Memórias de um Maldito

Ao anoitecer, as pessoas comuns possuem a capacidade de ouvir os simples sons da natureza e os sons da própria sociedade, evoluída com seus carros e motos. Mas não conseguem perceber o choro de uma criança a quarteirões de distância ou o sutil aroma que vem da macieira quando sopra o vento.

Nenhuma delas consegue sentir a excitação de ter o pulsar dos corações de toda a cidade batendo no tímpano. É fascinante andar pelos telhados no meio da escuridão observando cada passo de alguém, ouvindo cada conversa sem fundamento só esperando o momento certo para se alimentar.

Se você fica pendurado por muito tempo em alguém o sangue esfria e a vida se esvai, assim o sangue não serve de nada. Por que um morto beberia de outro morto? Um morto como eu precisa de vida, afinal é a única coisa que não podemos ter. Na primeira vez ainda existe aquele sentimento de medo, de desespero por sugar a existência de alguém; mas a partir do momento em que o liquido entra pelas presas, o gosto leve e ao mesmo tempo presente como o mais maravilhoso vinho... Nada mais existe, nada consegue te parar.

Um bom truque é que – no final – a garganta fique bem estraçalhada, assim qualquer um pensará que foi ataque de animal selvagem. E um lenço limpo realmente ajuda, os mortais não costumam gostar de quem anda sujo de sangue na boca.

Mas na vida de um maldito, nessa pseudo-vida, existem tristezas incontroláveis. Saudades que nunca vão embora. Nosso maior jubilo sempre será a chuva, esse choro que cai do céu sempre que um bebê padece.

É a única forma de sair durante o dia, o sol está encoberto por nuvens cinzentas e não pode queimar nossos corpos de volta ao inferno. Andar pelas ruas durante a chuva – estranhamente – nos da uma sensação que quase chega a ser divina, andamos no meio de outras pessoas sem que notem que somos diferentes, sem que sintam a tentação do nosso olhar já que os mortais não olham para frente durante as chuvas.

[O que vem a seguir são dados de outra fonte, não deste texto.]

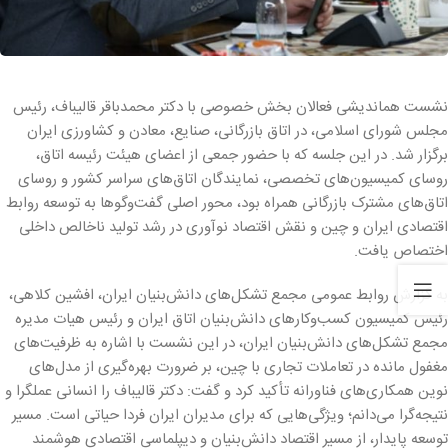
نشست هماندیشی فعالان بخش خصوصی با دکتر محمدباقر قالیباف، رئیس
مجلس شورای اسلامی، در اتاق بازرگانی، صنایع، معادن و کشاورزی ایران
برگزار شد. در این جلسه که با حضور جمعی از اعضای هیئت رئیسه اتاق،
روسای کمیسیون‌های تخصصی، نمایندگان اتاق‌های سراسر کشور و روسای
اتاق‌های مشترک بازرگانی همراه بود، محور اصلی گفت‌وگوها به توسعه روابط
اقتصادی ایران و چین و نقش اقتصاد نوآوری در رشد تولید ناخالص داخلی
اختصاص یافت.
به گزارش روابط عمومی مجمع تشکل‌های دانش‌بنیان ایران، افشین کلاهی،
رئیس کمیسیون کسب‌وکارهای دانش‌بنیان اتاق ایران و رئیس هیات مدیره
مجمع تشکل‌های دانش‌بنیان ایران، در این نشست با اشاره به ظرفیت‌های
مغفول مانده در تعاملات تجاری با چین، بر ضرورت بهره‌گیری از مدل‌های
نوین همکاری‌های فناورانه تأکید کرد و گفت: دکتر قالیباف را انسانی عملگرا و
نتیجه‌گرا می‌دانم؛ ویژگی‌هایی که برای مدیران ایران فردا حیاتی است. مسیر
توسعه پایدار، از مسیر اقتصاد دانش‌بنیان و دیپلماسی اقتصادی هوشمند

Particularmente nunca vi outros com eu, mas sei que existem porque alguém deve ter me criado, ter me feito renascer para essa vida de maldição e pecado. Na época que eu era mortal, as coisas eram diferentes: os homens trabalhavam no campo com roupas mais leves e maiores, as mulheres se restringiam às suas casas, as crianças corriam para brincar e eu me lembro de um amor. Um amor alegre e acolhedor, mas por mais que eu me esforce não consigo me lembrar de quem vinha esse amor tão bom. Agora, amor é uma coisa inexistente.

Uma alma condenada como a minha só conhece um sentimento amargurado, um sentimento nauseante e irado. Consegue imaginar como é fechar os olhos e não poder dormir? Fechar os olhos e não poder morrer? Ter um coração imóvel e continuar andando. Eu mato dia após dia para não sentir dor, porque só depois de tirar uma vida é que você entende o que é ter paz numa existência tão horrorosa.

Diante de tudo que poderia me acontecer, o pior seria transformar alguém nesta coisa demoníaca. Transformar alguém nessa coisa como eu... Em um vampiro como eu. Mas como todas as espécies, nós sentimos a necessidade de procriação em algum momento e isso só serve para piorar meu tormento.

E por isso eu me decidi: não vou deixar isso acontecer. Não vou deixar nada disso acontecer outra vez. Vou esperar pelo sol na colina verde perto da cidade, uma colina que lembra o lugar onde eu perdi o único amor de que tenho lembrança. Vou esperar pelo fogo da minha pele e pelo calor dessa maravilhosa estrela. Vou esperar para poder finalmente tocá-la, para poder ser preenchido por cada parte do seu brilho. E vou esperar por minha morte, a qual sempre se fez ausente.

É quente... Quente como o nascer de uma nova alma. Quente como a decadência de outra. Morrer é maravilhosamente quente.